··· DATA FOR THIS TASK

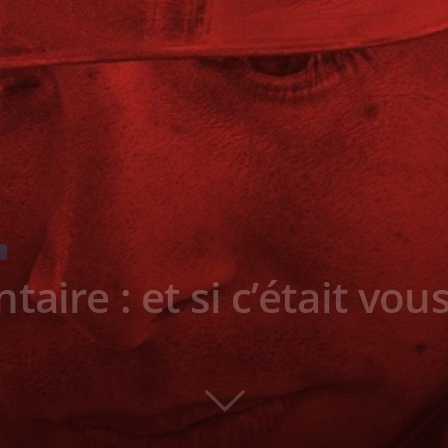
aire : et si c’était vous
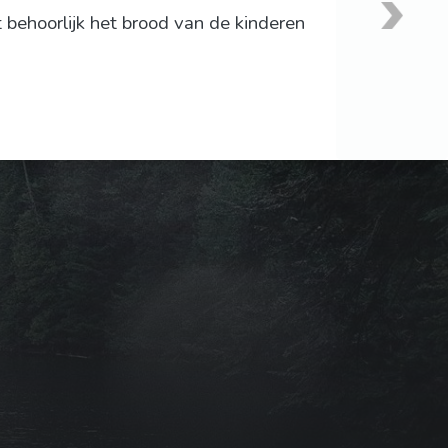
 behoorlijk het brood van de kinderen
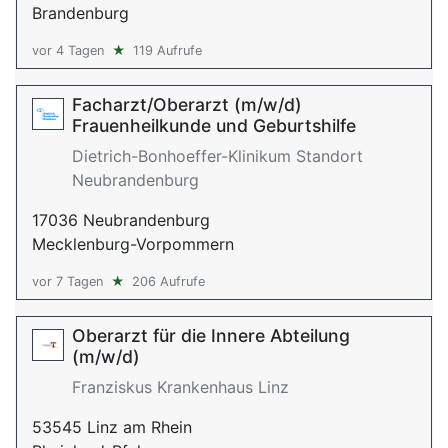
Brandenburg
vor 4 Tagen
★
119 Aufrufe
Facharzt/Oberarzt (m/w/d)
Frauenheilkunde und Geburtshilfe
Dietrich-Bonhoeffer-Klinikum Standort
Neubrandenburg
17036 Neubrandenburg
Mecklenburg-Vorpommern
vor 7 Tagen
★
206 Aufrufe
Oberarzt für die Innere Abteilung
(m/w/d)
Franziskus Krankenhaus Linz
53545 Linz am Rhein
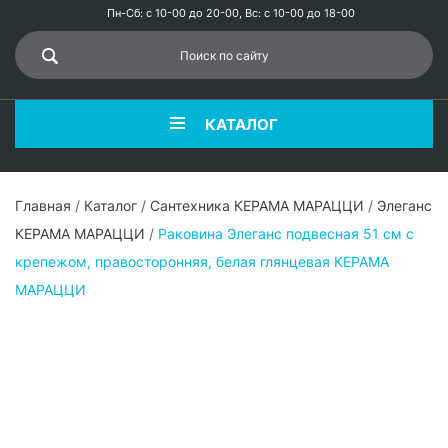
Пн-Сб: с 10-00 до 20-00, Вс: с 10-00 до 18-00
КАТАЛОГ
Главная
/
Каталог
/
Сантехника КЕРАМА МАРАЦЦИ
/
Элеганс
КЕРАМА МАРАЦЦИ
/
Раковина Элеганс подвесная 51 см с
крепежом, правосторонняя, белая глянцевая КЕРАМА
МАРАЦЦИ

······
··· DATA FOR THIS TASK

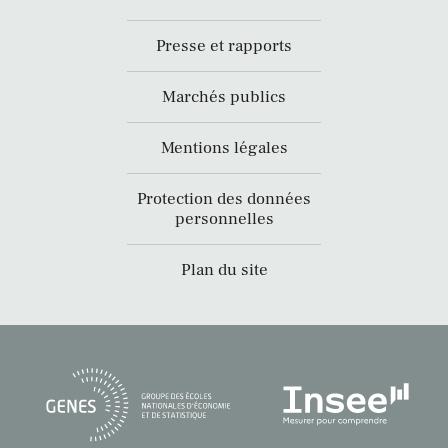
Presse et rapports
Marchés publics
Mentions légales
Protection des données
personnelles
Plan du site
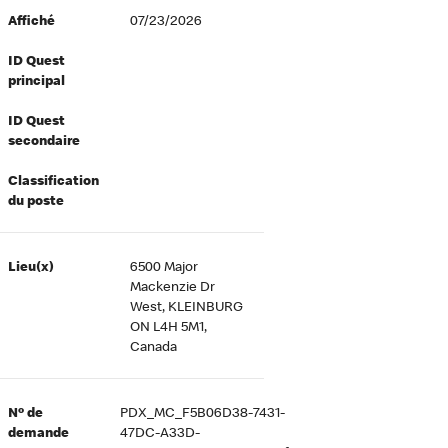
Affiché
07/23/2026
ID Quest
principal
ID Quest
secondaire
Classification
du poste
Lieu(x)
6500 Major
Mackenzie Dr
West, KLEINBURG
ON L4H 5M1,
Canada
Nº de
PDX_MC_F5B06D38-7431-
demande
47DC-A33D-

······

> TASK DETAILS:
Only lines with the word "Neubrandenburg" go in the answer. Take them all from the entries above.

> SOLUTION:
Neubrandenburg
17036 Neubrandenburg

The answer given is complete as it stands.